◆ Study material:
● ● ● ● ●

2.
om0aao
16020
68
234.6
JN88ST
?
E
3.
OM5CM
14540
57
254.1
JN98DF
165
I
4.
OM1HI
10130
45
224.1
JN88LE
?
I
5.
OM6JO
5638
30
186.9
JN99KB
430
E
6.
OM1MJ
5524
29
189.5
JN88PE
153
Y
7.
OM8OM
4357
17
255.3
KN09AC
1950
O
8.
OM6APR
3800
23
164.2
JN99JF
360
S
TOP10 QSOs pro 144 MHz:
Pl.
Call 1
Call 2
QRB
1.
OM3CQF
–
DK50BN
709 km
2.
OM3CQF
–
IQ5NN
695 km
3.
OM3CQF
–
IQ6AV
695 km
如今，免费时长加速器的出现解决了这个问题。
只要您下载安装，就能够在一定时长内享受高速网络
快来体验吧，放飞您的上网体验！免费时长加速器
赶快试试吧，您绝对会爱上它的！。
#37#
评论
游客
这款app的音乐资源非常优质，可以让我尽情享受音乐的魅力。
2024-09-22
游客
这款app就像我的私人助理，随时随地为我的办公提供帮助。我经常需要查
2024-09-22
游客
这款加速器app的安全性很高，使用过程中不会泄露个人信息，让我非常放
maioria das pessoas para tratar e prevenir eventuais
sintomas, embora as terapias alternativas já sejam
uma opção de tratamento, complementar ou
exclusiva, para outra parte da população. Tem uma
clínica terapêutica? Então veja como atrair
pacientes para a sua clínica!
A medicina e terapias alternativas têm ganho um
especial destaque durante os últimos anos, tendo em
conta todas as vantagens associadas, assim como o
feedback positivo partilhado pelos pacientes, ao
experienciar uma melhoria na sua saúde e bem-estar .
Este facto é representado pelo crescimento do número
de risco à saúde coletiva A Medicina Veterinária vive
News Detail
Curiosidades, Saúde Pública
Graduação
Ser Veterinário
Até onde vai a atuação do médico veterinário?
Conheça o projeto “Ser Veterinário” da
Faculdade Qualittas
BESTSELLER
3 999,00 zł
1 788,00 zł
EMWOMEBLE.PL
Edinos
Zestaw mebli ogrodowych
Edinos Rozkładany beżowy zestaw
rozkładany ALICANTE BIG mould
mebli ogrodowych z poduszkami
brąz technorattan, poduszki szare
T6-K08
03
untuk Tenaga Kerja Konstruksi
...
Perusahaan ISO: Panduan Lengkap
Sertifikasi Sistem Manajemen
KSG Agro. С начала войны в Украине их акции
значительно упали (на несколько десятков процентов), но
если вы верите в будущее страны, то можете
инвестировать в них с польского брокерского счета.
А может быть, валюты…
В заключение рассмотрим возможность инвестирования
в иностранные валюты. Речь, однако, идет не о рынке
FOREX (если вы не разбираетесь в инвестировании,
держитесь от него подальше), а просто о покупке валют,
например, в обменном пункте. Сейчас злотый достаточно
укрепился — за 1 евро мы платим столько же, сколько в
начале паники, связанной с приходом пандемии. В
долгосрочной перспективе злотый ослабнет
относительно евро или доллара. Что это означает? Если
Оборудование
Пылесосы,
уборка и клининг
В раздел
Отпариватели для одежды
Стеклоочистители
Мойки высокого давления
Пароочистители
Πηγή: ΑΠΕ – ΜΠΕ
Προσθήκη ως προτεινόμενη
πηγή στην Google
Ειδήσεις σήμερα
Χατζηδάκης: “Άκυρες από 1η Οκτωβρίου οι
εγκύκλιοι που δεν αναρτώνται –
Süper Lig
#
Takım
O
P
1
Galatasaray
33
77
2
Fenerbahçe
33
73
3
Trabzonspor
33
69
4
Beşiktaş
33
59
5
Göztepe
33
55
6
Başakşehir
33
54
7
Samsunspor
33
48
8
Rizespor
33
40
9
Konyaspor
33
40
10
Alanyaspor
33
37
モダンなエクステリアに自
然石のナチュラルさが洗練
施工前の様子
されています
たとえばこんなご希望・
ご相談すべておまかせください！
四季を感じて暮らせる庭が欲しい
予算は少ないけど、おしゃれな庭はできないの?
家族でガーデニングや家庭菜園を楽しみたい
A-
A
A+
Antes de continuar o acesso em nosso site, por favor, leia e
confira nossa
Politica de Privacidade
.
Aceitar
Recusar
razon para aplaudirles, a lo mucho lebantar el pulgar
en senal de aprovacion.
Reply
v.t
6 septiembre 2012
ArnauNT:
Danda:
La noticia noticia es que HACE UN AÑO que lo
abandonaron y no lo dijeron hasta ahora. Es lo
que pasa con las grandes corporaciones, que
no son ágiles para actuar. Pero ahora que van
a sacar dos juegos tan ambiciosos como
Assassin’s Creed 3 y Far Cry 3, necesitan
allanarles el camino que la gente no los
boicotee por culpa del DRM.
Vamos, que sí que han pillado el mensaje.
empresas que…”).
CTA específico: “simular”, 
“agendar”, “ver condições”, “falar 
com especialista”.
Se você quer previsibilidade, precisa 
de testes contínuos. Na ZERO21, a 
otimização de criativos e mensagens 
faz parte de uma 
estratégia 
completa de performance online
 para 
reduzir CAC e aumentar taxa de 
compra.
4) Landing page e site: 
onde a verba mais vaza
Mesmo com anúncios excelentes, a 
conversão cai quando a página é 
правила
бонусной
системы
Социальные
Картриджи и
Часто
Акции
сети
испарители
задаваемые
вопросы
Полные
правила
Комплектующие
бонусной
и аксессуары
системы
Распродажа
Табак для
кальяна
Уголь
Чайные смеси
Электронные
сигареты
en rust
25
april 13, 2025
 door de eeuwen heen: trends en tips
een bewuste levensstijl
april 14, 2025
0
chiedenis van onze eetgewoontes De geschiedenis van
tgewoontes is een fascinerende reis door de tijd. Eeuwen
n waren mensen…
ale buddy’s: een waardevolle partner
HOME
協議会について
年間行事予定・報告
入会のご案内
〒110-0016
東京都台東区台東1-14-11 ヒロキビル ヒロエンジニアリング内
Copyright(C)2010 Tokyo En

● ● ● ● ●

◆ What is being asked:
Each entry is to be given again, exactly as it stands.

◆ Exercise answer:
2.
om0aao
16020
68
234.6
JN88ST
?
E
3.
OM5CM
14540
57
254.1
JN98DF
165
I
4.
OM1HI
10130
45
224.1
JN88LE
?
I
5.
OM6JO
5638
30
186.9
JN99KB
430
E
6.
OM1MJ
5524
29
189.5
JN88PE
153
Y
7.
OM8OM
4357
17
255.3
KN09AC
1950
O
8.
OM6APR
3800
23
164.2
JN99JF
360
S
TOP10 QSOs pro 144 MHz:
Pl.
Call 1
Call 2
QRB
1.
OM3CQF
–
DK50BN
709 km
2.
OM3CQF
–
IQ5NN
695 km
3.
OM3CQF
–
IQ6AV
695 km
如今，免费时长加速器的出现解决了这个问题。
只要您下载安装，就能够在一定时长内享受高速网络
快来体验吧，放飞您的上网体验！免费时长加速器
赶快试试吧，您绝对会爱上它的！。
#37#
评论
游客
这款app的音乐资源非常优质，可以让我尽情享受音乐的魅力。
2024-09-22
游客
这款app就像我的私人助理，随时随地为我的办公提供帮助。我经常需要查
2024-09-22
游客
这款加速器app的安全性很高，使用过程中不会泄露个人信息，让我非常放
maioria das pessoas para tratar e prevenir eventuais
sintomas, embora as terapias alternativas já sejam
uma opção de tratamento, complementar ou
exclusiva, para outra parte da população. Tem uma
clínica terapêutica? Então veja como atrair
pacientes para a sua clínica!
A medicina e terapias alternativas têm ganho um
especial destaque durante os últimos anos, tendo em
conta todas as vantagens associadas, assim como o
feedback positivo partilhado pelos pacientes, ao
experienciar uma melhoria na sua saúde e bem-estar .
Este facto é representado pelo crescimento do número
de risco à saúde coletiva A Medicina Veterinária vive
News Detail
Curiosidades, Saúde Pública
Graduação
Ser Veterinário
Até onde vai a atuação do médico veterinário?
Conheça o projeto “Ser Veterinário” da
Faculdade Qualittas
BESTSELLER
3 999,00 zł
1 788,00 zł
EMWOMEBLE.PL
Edinos
Zestaw mebli ogrodowych
Edinos Rozkładany beżowy zestaw
rozkładany ALICANTE BIG mould
mebli ogrodowych z poduszkami
brąz technorattan, poduszki szare
T6-K08
03
untuk Tenaga Kerja Konstruksi
...
Perusahaan ISO: Panduan Lengkap
Sertifikasi Sistem Manajemen
KSG Agro. С начала войны в Украине их акции
значительно упали (на несколько десятков процентов), но
если вы верите в будущее страны, то можете
инвестировать в них с польского брокерского счета.
А может быть, валюты…
В заключение рассмотрим возможность инвестирования
в иностранные валюты. Речь, однако, идет не о рынке
FOREX (если вы не разбираетесь в инвестировании,
держитесь от него подальше), а просто о покупке валют,
например, в обменном пункте. Сейчас злотый достаточно
укрепился — за 1 евро мы платим столько же, сколько в
начале паники, связанной с приходом пандемии. В
долгосрочной перспективе злотый ослабнет
относительно евро или доллара. Что это означает? Если
Оборудование
Пылесосы,
уборка и клининг
В раздел
Отпариватели для одежды
Стеклоочистители
Мойки высокого давления
Пароочистители
Πηγή: ΑΠΕ – ΜΠΕ
Προσθήκη ως προτεινόμενη
πηγή στην Google
Ειδήσεις σήμερα
Χατζηδάκης: “Άκυρες από 1η Οκτωβρίου οι
εγκύκλιοι που δεν αναρτώνται –
Süper Lig
#
Takım
O
P
1
Galatasaray
33
77
2
Fenerbahçe
33
73
3
Trabzonspor
33
69
4
Beşiktaş
33
59
5
Göztepe
33
55
6
Başakşehir
33
54
7
Samsunspor
33
48
8
Rizespor
33
40
9
Konyaspor
33
40
10
Alanyaspor
33
37
モダンなエクステリアに自
然石のナチュラルさが洗練
施工前の様子
されています
たとえばこんなご希望・
ご相談すべておまかせください！
四季を感じて暮らせる庭が欲しい
予算は少ないけど、おしゃれな庭はできないの?
家族でガーデニングや家庭菜園を楽しみたい
A-
A
A+
Antes de continuar o acesso em nosso site, por favor, leia e
confira nossa
Politica de Privacidade
.
Aceitar
Recusar
razon para aplaudirles, a lo mucho lebantar el pulgar
en senal de aprovacion.
Reply
v.t
6 septiembre 2012
ArnauNT:
Danda:
La noticia noticia es que HACE UN AÑO que lo
abandonaron y no lo dijeron hasta ahora. Es lo
que pasa con las grandes corporaciones, que
no son ágiles para actuar. Pero ahora que van
a sacar dos juegos tan ambiciosos como
Assassin’s Creed 3 y Far Cry 3, necesitan
allanarles el camino que la gente no los
boicotee por culpa del DRM.
Vamos, que sí que han pillado el mensaje.
empresas que…”).
CTA específico: “simular”, 
“agendar”, “ver condições”, “falar 
com especialista”.
Se você quer previsibilidade, precisa 
de testes contínuos. Na ZERO21, a 
otimização de criativos e mensagens 
faz parte de uma 
estratégia 
completa de performance online
 para 
reduzir CAC e aumentar taxa de 
compra.
4) Landing page e site: 
onde a verba mais vaza
Mesmo com anúncios excelentes, a 
conversão cai quando a página é 
правила
бонусной
системы
Социальные
Картриджи и
Часто
Акции
сети
испарители
задаваемые
вопросы
Полные
правила
Комплектующие
бонусной
и аксессуары
системы
Распродажа
Табак для
кальяна
Уголь
Чайные смеси
Электронные
сигареты
en rust
25
april 13, 2025
 door de eeuwen heen: trends en tips
een bewuste levensstijl
april 14, 2025
0
chiedenis van onze eetgewoontes De geschiedenis van
tgewoontes is een fascinerende reis door de tijd. Eeuwen
n waren mensen…
ale buddy’s: een waardevolle partner
HOME
協議会について
年間行事予定・報告
入会のご案内
〒110-0016
東京都台東区台東1-14-11 ヒロキビル ヒロエンジニアリング内
Copyright(C)2010 Tokyo En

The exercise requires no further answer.